PCGRL: Procedural Content Generation via Reinforcement Learning

08 August 2020

Level-design can make or break a game. Many games either design levels manually or use complicated algorithms to generate new areas for players to explore. Both of these approaches can be expensive, costing a lot of human labor to implement. Can we automate the process using reinforcement learning?

Authors

Ahmed Khalifa (PhD Candidate, NYU - Game Innovation Lab)
Philip Bontrager (PhD Candidate, NYU - Game Innovation Lab)
Sam Earle (https://github.com/smearle)
Julian Togelius (Assoc. Prof., NYU - Game Innovation Lab, Tandon Future Labs)

ArXiV: https://arxiv.org/pdf/2001.09212.pdf

Background

As I’m sure most people our generation don’t need to be told, many games are organized in to levels. Levels serve as nice, discrete tasks that the player must complete before progressing on to the next one. These levels should ideally be just difficult enough to solve that the player feels like they made progress, but not so hard that the player gets frustrated. Above all else, these levels should be solvable - there’s little that’s more frustrating than spending hours solving a problem solving a puzzle that can’t be solved.

These levels are usually created either by algorithms that procedurally place objects in a level or by people who have to hand-place every single object in the game (or some mixture of those two).
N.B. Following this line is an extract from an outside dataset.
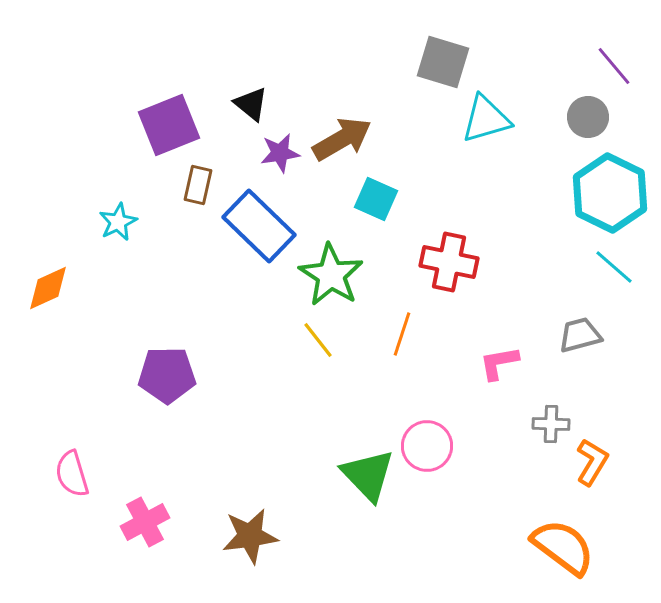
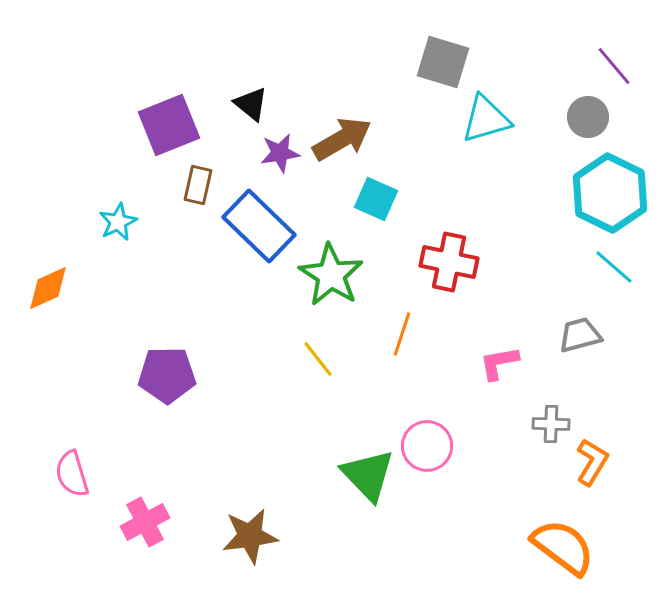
yellow line: moved 19 px down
Given that we have a fairly laborious process in level design, the authors ask an interesting (and fairly natural) question: can we automate it?

Core Idea

The authors phrase the question as a reinforcement learning (RL) problem. Starting with an arbitrary level, the reinforcement learning agent is tasked with changing the environment to create a better environment. The agent is rewarded according to how solvable the level it generates is - it’s that simple!

Details

To pose the problem as a RL problem, we have to define the basic parts of an MDP:

\(S\) : the state space, here it’s just a representation of the current level design
\(R\) : the reward function, used as a signal to tell the agent how good it’s current design is. This will be further explored in the experiments section.
\(T\) : the transition function is deterministic in this place - just implement whatever changes the agent makes to the level
\(A\) : the action space, how the agent actually changes the level. The authors explore several options in their experiments.

Once we define these 4 parts of the MDP (as well as \(\gamma\), the discount factor), any reinforcement learning algorithm can be applied, as long as it handles discrete actions in an episodic environment. That’s exactly what the authors do - they use a pretty standard algorithm, Proximal Policy Optimization (PPO) for all of their experiments.

Experiments

The authors test three different games to design levels for. To simplify things, all of the environments are discrete toy environments.
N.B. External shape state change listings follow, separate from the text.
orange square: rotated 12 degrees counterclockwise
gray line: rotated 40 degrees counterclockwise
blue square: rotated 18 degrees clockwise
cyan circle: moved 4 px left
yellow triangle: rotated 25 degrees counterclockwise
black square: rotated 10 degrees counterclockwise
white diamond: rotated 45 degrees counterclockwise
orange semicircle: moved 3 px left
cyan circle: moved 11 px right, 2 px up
Binary : A maze where each tile either has a wall or is empty. The agent tries to increase the longest shortest distance between any two points and is rewarded for achieving this goal.
Zelda : A game set up similarly to the maze, where the player has to grab a key and go to a door while avoiding enemies. A level is considered ‘valid’ if it has exactly 1 door, 1 player and 1 key and the level can be completed in some finite number of steps.
Sokoban : An old Japanese game that you can apparently download on your phone. There are crates on the ground and targets that the crates have to be pushed on to. They considered a maze valid if it’s solveable in X steps (they chose X to be 18).

The agent is rewarded for making changes that make the levels ‘more’ valid. For each of the three environments, the authors consider 3 different action spaces.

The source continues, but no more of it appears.